As for consumer confidence, a 10-point market drop since Aug. 2019 could signal a consumption growth slowdown. The last three Federal Reserve rate cuts should have boosted consumption by lowering interest rates for car loans and on new or refinanced mortgages. However, Oct. 2019 vehicle sales of 16.5 million units were much lower than the average 17.0 million units sold the previous three months.
Damage from the last few quarters of deficient investment growth will be evident in subpar GDP growth, less than 1.5 percent on average in the coming quarters. And Dhawan characterizes business investment equipment growth as “nonexistent” until Boeing’s woes end in mid-2020.
“As growth drops well below the 1.8 percent growth potential, the Fed will be forced to cut rates several times in early 2020, most likely during the March and June meetings of the Federal Open Market Committee,” Dhawan said.
Even with these cuts, Dhawan anticipates GDP growth to drop to 2.3 percent in 2019, then decline to 1.5 percent in 2020 and improve to 1.8 percent in 2021.
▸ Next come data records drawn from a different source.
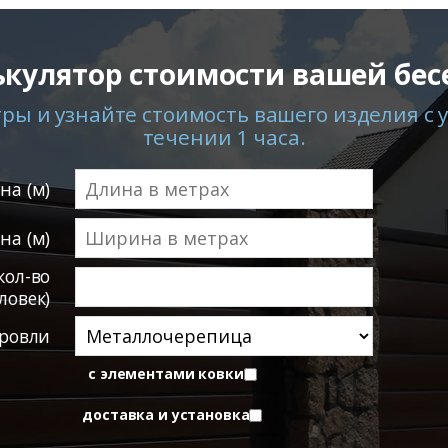
ькулятор стоимости вашей бес
ы и узнайте стоимость вашего изделия с у
течении 1 часа.
на (м)
а (м)
кол-во
ловек)
ровли
с элементами ковки
доставка и установка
“The election will be over by 2021, hopefully, and no matter who is in the White House, businesses can plan again with somewhat more certainty than at present,” Dhawan said.
Highlights from the Economic Forecasting Center’s National Report
- Overall GDP growth will be 2.3 percent in 2019, 1.5 percent in 2020 and 1.8 percent in 2021.
- Investment growth will be 2.2 percent in 2019, 0.3 percent in 2020 and 2.5 percent in 2021. Monthly job gains will be 165,300 in 2019, drop to 90,600 in 2020 and rise to 94,700 in 2021.
- Housing starts will average 1.256 million in 2019, 1.215 million in 2020 and 1.220 million in 2021. Vehicle sales will average 16.9 million in 2019, 15.8 million in 2020 and 15.5 million in 2021.
- The 10-year bond rate will average 2.1 percent in 2019 and 2020, then rise to 2.7 percent in 2021.